:: REQUIREMENT ::
Could you give back the records exactly, taking out the pictures?

:: PROVIDED RECORDS ::

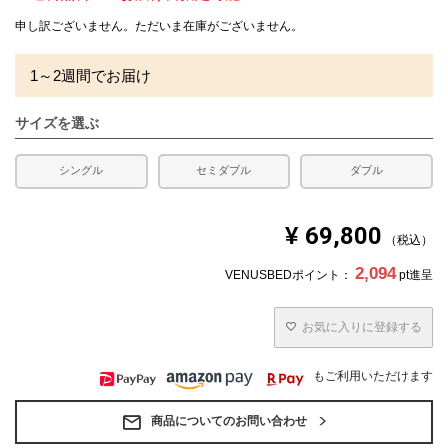
申し訳ございません。ただいま在庫がございません。
1～2週間でお届け
サイズを選ぶ
シングル
セミダブル
ダブル
¥
69,800
税込
2,094
VENUSBEDポイント：
pt進呈
お気に入りに登録する
もご利用いただけます
商品についてのお問い合わせ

:: EXPECTED ANSWER ::
申し訳ございません。ただいま在庫がございません。
1～2週間でお届け
サイズを選ぶ
シングル
セミダブル
ダブル
¥
69,800
税込
2,094
VENUSBEDポイント：
pt進呈
お気に入りに登録する
もご利用いただけます
商品についてのお問い合わせ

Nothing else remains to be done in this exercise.